Your copy of the data should match it exactly, leaving out only the pictures.

Document layout detection data
--------

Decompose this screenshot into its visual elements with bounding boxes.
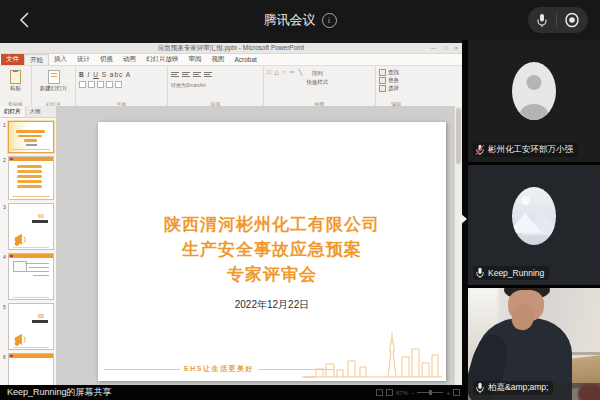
view-normal-icon[interactable] bbox=[376, 389, 383, 396]
avatar bbox=[512, 62, 556, 120]
slide-title: 陕西渭河彬州化工有限公司 生产安全事故应急预案 专家评审会 bbox=[98, 212, 446, 287]
participant-tile-1[interactable]: 彬州化工安环部万小强 bbox=[468, 40, 600, 162]
fit-window-icon[interactable] bbox=[453, 389, 460, 396]
slide-title-line3: 专家评审会 bbox=[98, 262, 446, 287]
new-slide-icon[interactable] bbox=[48, 70, 60, 84]
expand-panel-arrow-icon[interactable] bbox=[459, 212, 467, 226]
meeting-title-area: 腾讯会议 i bbox=[0, 0, 600, 40]
tab-home[interactable]: 开始 bbox=[24, 54, 49, 65]
slide-4-thumbnail[interactable] bbox=[8, 253, 54, 300]
thumbnail-row: 2 bbox=[1, 156, 54, 200]
slide-1-thumbnail[interactable] bbox=[8, 121, 54, 153]
tab-slideshow[interactable]: 幻灯片放映 bbox=[141, 54, 184, 65]
slide-number: 5 bbox=[1, 303, 8, 350]
participant-tile-2[interactable]: Keep_Running bbox=[468, 165, 600, 285]
smartart-button[interactable]: 转换为SmartArt bbox=[171, 82, 260, 88]
alignment-buttons[interactable] bbox=[171, 72, 260, 79]
pane-tabs: 幻灯片 大纲 bbox=[0, 106, 56, 118]
topbar-controls bbox=[528, 7, 588, 33]
ppt-status-bar: 87% − + bbox=[376, 385, 460, 400]
ribbon-tab-bar: 文件 开始 插入 设计 切换 动画 幻灯片放映 审阅 视图 Acrobat bbox=[0, 54, 462, 66]
current-slide[interactable]: 陕西渭河彬州化工有限公司 生产安全事故应急预案 专家评审会 2022年12月22… bbox=[98, 122, 446, 381]
info-icon[interactable]: i bbox=[322, 13, 337, 28]
participant-label: 彬州化工安环部万小强 bbox=[473, 143, 578, 157]
arrange-button[interactable]: 排列 bbox=[306, 70, 328, 77]
tab-design[interactable]: 设计 bbox=[72, 54, 95, 65]
close-icon[interactable]: × bbox=[454, 45, 458, 51]
tab-file[interactable]: 文件 bbox=[1, 54, 24, 65]
slide-number: 1 bbox=[1, 121, 8, 153]
slide-footer: EHS让生活更美好 bbox=[104, 364, 334, 374]
paste-button[interactable]: 粘贴 bbox=[3, 85, 28, 92]
tab-transitions[interactable]: 切换 bbox=[95, 54, 118, 65]
minimize-icon[interactable]: — bbox=[431, 45, 437, 51]
zoom-slider[interactable] bbox=[417, 392, 443, 393]
tab-insert[interactable]: 插入 bbox=[49, 54, 72, 65]
slide-6-thumbnail[interactable] bbox=[8, 353, 54, 385]
tab-outline-pane[interactable]: 大纲 bbox=[26, 106, 45, 117]
app-title: 腾讯会议 bbox=[264, 11, 316, 29]
share-label-bar: Keep_Running的屏幕共享 87% − + bbox=[0, 385, 466, 400]
slide-title-line1: 陕西渭河彬州化工有限公司 bbox=[98, 212, 446, 237]
ppt-filename: 应急预案专家评审汇报.pptx - Microsoft PowerPoint bbox=[158, 44, 304, 53]
mic-icon bbox=[475, 382, 485, 394]
slide-title-line2: 生产安全事故应急预案 bbox=[98, 237, 446, 262]
participant-label: Keep_Running bbox=[473, 266, 549, 280]
thumbnail-row: 4 bbox=[1, 253, 54, 300]
participant-tile-3[interactable]: 柏嘉&amp;amp; bbox=[468, 288, 600, 400]
slide-number: 2 bbox=[1, 156, 8, 200]
participant-name: Keep_Running bbox=[488, 268, 544, 278]
group-slides: 新建幻灯片 幻灯片 bbox=[32, 66, 76, 108]
megaphone-icon bbox=[12, 232, 30, 247]
new-slide-button[interactable]: 新建幻灯片 bbox=[35, 85, 72, 92]
tencent-meeting-window: 腾讯会议 i 应急预案专家评审汇报.pptx - Microsoft Power… bbox=[0, 0, 600, 400]
tab-acrobat[interactable]: Acrobat bbox=[230, 54, 262, 65]
zoom-in-icon[interactable]: + bbox=[446, 390, 450, 396]
zoom-level: 87% bbox=[396, 390, 408, 396]
zoom-out-icon[interactable]: − bbox=[411, 390, 415, 396]
section-number: 02 bbox=[38, 313, 44, 319]
tab-review[interactable]: 审阅 bbox=[184, 54, 207, 65]
tab-slides-pane[interactable]: 幻灯片 bbox=[0, 106, 26, 117]
participant-name: 柏嘉&amp;amp; bbox=[488, 382, 548, 394]
paste-icon[interactable] bbox=[10, 70, 21, 84]
slide-number: 3 bbox=[1, 203, 8, 250]
tab-animations[interactable]: 动画 bbox=[118, 54, 141, 65]
slide-5-thumbnail[interactable]: 02 bbox=[8, 303, 54, 350]
thumbnail-row: 1 bbox=[1, 121, 54, 153]
ppt-body: 幻灯片 大纲 1 2 bbox=[0, 106, 462, 385]
ppt-title-bar: 应急预案专家评审汇报.pptx - Microsoft PowerPoint —… bbox=[0, 43, 462, 54]
slide-thumbnail-panel: 幻灯片 大纲 1 2 bbox=[0, 106, 57, 385]
group-clipboard: 粘贴 剪贴板 bbox=[0, 66, 32, 108]
participant-name: 彬州化工安环部万小强 bbox=[488, 144, 573, 156]
top-bar: 腾讯会议 i bbox=[0, 0, 600, 40]
tab-view[interactable]: 视图 bbox=[207, 54, 230, 65]
select-button[interactable]: 选择 bbox=[379, 85, 413, 92]
find-button[interactable]: 查找 bbox=[379, 69, 413, 76]
screen-share-region: 应急预案专家评审汇报.pptx - Microsoft PowerPoint —… bbox=[0, 40, 462, 385]
shapes-gallery[interactable]: □ △ ○ ⇨ ╲ bbox=[267, 69, 303, 86]
view-sorter-icon[interactable] bbox=[386, 389, 393, 396]
footer-slogan: EHS让生活更美好 bbox=[184, 364, 254, 374]
slide-3-thumbnail[interactable]: 01 bbox=[8, 203, 54, 250]
megaphone-icon bbox=[12, 332, 30, 347]
quick-styles-button[interactable]: 快速样式 bbox=[306, 79, 328, 86]
pill-divider bbox=[556, 13, 557, 27]
mic-icon bbox=[475, 267, 485, 279]
section-number: 01 bbox=[38, 213, 44, 219]
vertical-scrollbar[interactable] bbox=[454, 106, 462, 385]
slide-2-thumbnail[interactable] bbox=[8, 156, 54, 200]
participant-label: 柏嘉&amp;amp; bbox=[473, 381, 553, 395]
replace-button[interactable]: 替换 bbox=[379, 77, 413, 84]
maximize-icon[interactable]: □ bbox=[444, 45, 448, 51]
avatar bbox=[512, 187, 556, 245]
slide-canvas: 陕西渭河彬州化工有限公司 生产安全事故应急预案 专家评审会 2022年12月22… bbox=[56, 106, 455, 385]
thumbnail-row: 6 bbox=[1, 353, 54, 385]
thumbnail-row: 5 02 bbox=[1, 303, 54, 350]
powerpoint-window: 应急预案专家评审汇报.pptx - Microsoft PowerPoint —… bbox=[0, 40, 462, 385]
microphone-icon[interactable] bbox=[536, 13, 548, 28]
record-icon[interactable] bbox=[564, 12, 580, 28]
font-size-buttons[interactable] bbox=[79, 81, 164, 88]
slide-number: 4 bbox=[1, 253, 8, 300]
font-buttons[interactable]: B I U S abc A bbox=[79, 71, 164, 78]
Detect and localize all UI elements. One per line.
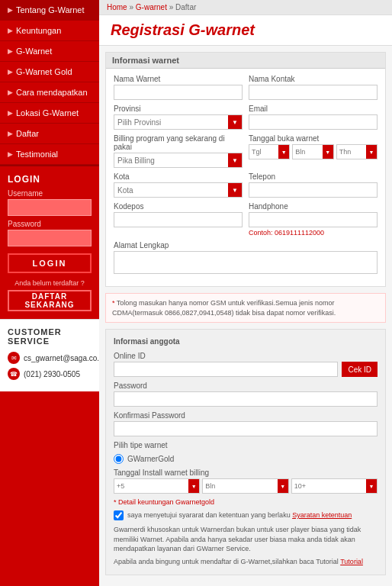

--------

- _ANSWER TO THIS EXERCISE_
Decompose this screenshot into its visual elements with bounding boxes.
view-normal-icon[interactable] bbox=[376, 389, 383, 396]
avatar bbox=[512, 62, 556, 120]
slide-title: 陕西渭河彬州化工有限公司 生产安全事故应急预案 专家评审会 bbox=[98, 212, 446, 287]
participant-tile-1[interactable]: 彬州化工安环部万小强 bbox=[468, 40, 600, 162]
fit-window-icon[interactable] bbox=[453, 389, 460, 396]
slide-title-line3: 专家评审会 bbox=[98, 262, 446, 287]
new-slide-icon[interactable] bbox=[48, 70, 60, 84]
expand-panel-arrow-icon[interactable] bbox=[459, 212, 467, 226]
meeting-title-area: 腾讯会议 i bbox=[0, 0, 600, 40]
tab-home[interactable]: 开始 bbox=[24, 54, 49, 65]
slide-4-thumbnail[interactable] bbox=[8, 253, 54, 300]
thumbnail-row: 2 bbox=[1, 156, 54, 200]
slide-1-thumbnail[interactable] bbox=[8, 121, 54, 153]
tab-slideshow[interactable]: 幻灯片放映 bbox=[141, 54, 184, 65]
slide-number: 5 bbox=[1, 303, 8, 350]
participant-tile-2[interactable]: Keep_Running bbox=[468, 165, 600, 285]
smartart-button[interactable]: 转换为SmartArt bbox=[171, 82, 260, 88]
alignment-buttons[interactable] bbox=[171, 72, 260, 79]
pane-tabs: 幻灯片 大纲 bbox=[0, 106, 56, 118]
topbar-controls bbox=[528, 7, 588, 33]
ppt-status-bar: 87% − + bbox=[376, 385, 460, 400]
ribbon-tab-bar: 文件 开始 插入 设计 切换 动画 幻灯片放映 审阅 视图 Acrobat bbox=[0, 54, 462, 66]
current-slide[interactable]: 陕西渭河彬州化工有限公司 生产安全事故应急预案 专家评审会 2022年12月22… bbox=[98, 122, 446, 381]
info-icon[interactable]: i bbox=[322, 13, 337, 28]
participant-label: 彬州化工安环部万小强 bbox=[473, 143, 578, 157]
arrange-button[interactable]: 排列 bbox=[306, 70, 328, 77]
tab-design[interactable]: 设计 bbox=[72, 54, 95, 65]
close-icon[interactable]: × bbox=[454, 45, 458, 51]
tab-file[interactable]: 文件 bbox=[1, 54, 24, 65]
slide-number: 1 bbox=[1, 121, 8, 153]
slide-footer: EHS让生活更美好 bbox=[104, 364, 334, 374]
paste-button[interactable]: 粘贴 bbox=[3, 85, 28, 92]
tab-transitions[interactable]: 切换 bbox=[95, 54, 118, 65]
minimize-icon[interactable]: — bbox=[431, 45, 437, 51]
zoom-slider[interactable] bbox=[417, 392, 443, 393]
tab-insert[interactable]: 插入 bbox=[49, 54, 72, 65]
slide-6-thumbnail[interactable] bbox=[8, 353, 54, 385]
tab-outline-pane[interactable]: 大纲 bbox=[26, 106, 45, 117]
app-title: 腾讯会议 bbox=[264, 11, 316, 29]
share-label-bar: Keep_Running的屏幕共享 87% − + bbox=[0, 385, 466, 400]
slide-title-line1: 陕西渭河彬州化工有限公司 bbox=[98, 212, 446, 237]
ppt-filename: 应急预案专家评审汇报.pptx - Microsoft PowerPoint bbox=[158, 44, 304, 53]
mic-icon bbox=[475, 382, 485, 394]
slide-title-line2: 生产安全事故应急预案 bbox=[98, 237, 446, 262]
participant-label: Keep_Running bbox=[473, 266, 549, 280]
thumbnail-row: 4 bbox=[1, 253, 54, 300]
participant-tile-3[interactable]: 柏嘉&amp;amp; bbox=[468, 288, 600, 400]
slide-number: 2 bbox=[1, 156, 8, 200]
participant-name: Keep_Running bbox=[488, 268, 544, 278]
group-slides: 新建幻灯片 幻灯片 bbox=[32, 66, 76, 108]
megaphone-icon bbox=[12, 232, 30, 247]
new-slide-button[interactable]: 新建幻灯片 bbox=[35, 85, 72, 92]
tencent-meeting-window: 腾讯会议 i 应急预案专家评审汇报.pptx - Microsoft Power… bbox=[0, 0, 600, 400]
tab-acrobat[interactable]: Acrobat bbox=[230, 54, 262, 65]
zoom-in-icon[interactable]: + bbox=[446, 390, 450, 396]
zoom-level: 87% bbox=[396, 390, 408, 396]
zoom-out-icon[interactable]: − bbox=[411, 390, 415, 396]
section-number: 02 bbox=[38, 313, 44, 319]
tab-review[interactable]: 审阅 bbox=[184, 54, 207, 65]
tab-slides-pane[interactable]: 幻灯片 bbox=[0, 106, 26, 117]
participant-name: 柏嘉&amp;amp; bbox=[488, 382, 548, 394]
paste-icon[interactable] bbox=[10, 70, 21, 84]
slide-number: 3 bbox=[1, 203, 8, 250]
tab-animations[interactable]: 动画 bbox=[118, 54, 141, 65]
slide-5-thumbnail[interactable]: 02 bbox=[8, 303, 54, 350]
thumbnail-row: 1 bbox=[1, 121, 54, 153]
ppt-body: 幻灯片 大纲 1 2 bbox=[0, 106, 462, 385]
ppt-title-bar: 应急预案专家评审汇报.pptx - Microsoft PowerPoint —… bbox=[0, 43, 462, 54]
slide-thumbnail-panel: 幻灯片 大纲 1 2 bbox=[0, 106, 57, 385]
group-clipboard: 粘贴 剪贴板 bbox=[0, 66, 32, 108]
participant-name: 彬州化工安环部万小强 bbox=[488, 144, 573, 156]
top-bar: 腾讯会议 i bbox=[0, 0, 600, 40]
tab-view[interactable]: 视图 bbox=[207, 54, 230, 65]
select-button[interactable]: 选择 bbox=[379, 85, 413, 92]
find-button[interactable]: 查找 bbox=[379, 69, 413, 76]
screen-share-region: 应急预案专家评审汇报.pptx - Microsoft PowerPoint —… bbox=[0, 40, 462, 385]
shapes-gallery[interactable]: □ △ ○ ⇨ ╲ bbox=[267, 69, 303, 86]
view-sorter-icon[interactable] bbox=[386, 389, 393, 396]
footer-slogan: EHS让生活更美好 bbox=[184, 364, 254, 374]
slide-3-thumbnail[interactable]: 01 bbox=[8, 203, 54, 250]
megaphone-icon bbox=[12, 332, 30, 347]
quick-styles-button[interactable]: 快速样式 bbox=[306, 79, 328, 86]
pill-divider bbox=[556, 13, 557, 27]
mic-icon bbox=[475, 267, 485, 279]
section-number: 01 bbox=[38, 213, 44, 219]
vertical-scrollbar[interactable] bbox=[454, 106, 462, 385]
slide-2-thumbnail[interactable] bbox=[8, 156, 54, 200]
participant-label: 柏嘉&amp;amp; bbox=[473, 381, 553, 395]
replace-button[interactable]: 替换 bbox=[379, 77, 413, 84]
maximize-icon[interactable]: □ bbox=[444, 45, 448, 51]
avatar bbox=[512, 187, 556, 245]
slide-canvas: 陕西渭河彬州化工有限公司 生产安全事故应急预案 专家评审会 2022年12月22… bbox=[56, 106, 455, 385]
thumbnail-row: 6 bbox=[1, 353, 54, 385]
thumbnail-row: 5 02 bbox=[1, 303, 54, 350]
powerpoint-window: 应急预案专家评审汇报.pptx - Microsoft PowerPoint —… bbox=[0, 40, 462, 385]
microphone-icon[interactable] bbox=[536, 13, 548, 28]
record-icon[interactable] bbox=[564, 12, 580, 28]
font-size-buttons[interactable] bbox=[79, 81, 164, 88]
slide-number: 4 bbox=[1, 253, 8, 300]
font-buttons[interactable]: B I U S abc A bbox=[79, 71, 164, 78]
Detect and localize all UI elements. One per line.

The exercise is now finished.